On the other hand it has to be said that far Left media – what is left of them^^ – can also be totally off track. On “counterpunch” the editor, October 13, in his “roaming charges” took, while belonging to the same post-structuralist camp than hundreds of papers and the Berlin TAZ, the opposite direction. In his article you found 0, zero, words of condemnation about the Hamas atrocities which started this horrible war. 1200 innocent people dancing and just living in a Kibbuz slaughtered. Not a word about it. And this is – are we really in need of stating what was obvious before our intellectual fragmentation – also wrong. What on earth Hamas thought to achieve with killing 1200 innocent people is never asked. Why?

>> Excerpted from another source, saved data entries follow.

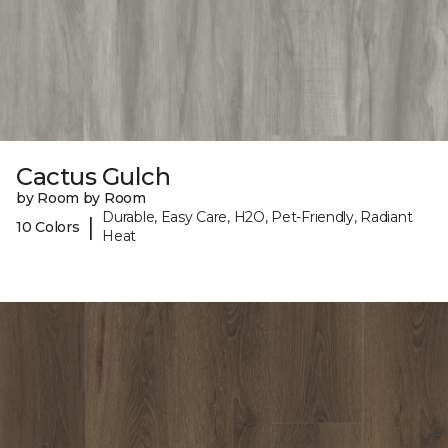
Cactus Gulch
by Room by Room
Durable, Easy Care, H2O, Pet-Friendly, Radiant
|
10 Colors
Heat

This horrible also shows what went wrong with the Left during the last 30 postmodern years. While attacking the enlightenment and universalism, it was forgotten that NO enlightenment and universalism, “a good life for all on earth”, can be used to excuse racism, killing of the climate as the USA and Europe, male, female and diverse, are doing. Universalism cannot be used to excuse horrible wars. Self declared “enlightenment” people who tried to do so were – by definition – NO universalists.
By throwing out the baby with the bathwater, following postmodern “GODS” instead of thinking and feeling ourselves, we end up in a fragmented, bizarre world view. We must find a way back to real universalism – the only way which could get us nearer of what the Left once dreamed about, and what was never achieved on earth: peace for all, a planet which is not destroyed by 800 millions of people residing in USA, Europe and other capitalist countries. Destroyed also by posh millions who pretend to be so “post-colonial”. Mere lies to “in-scene themselves new”, to feel good and cool. And, again, innocent people are dying by the thousands.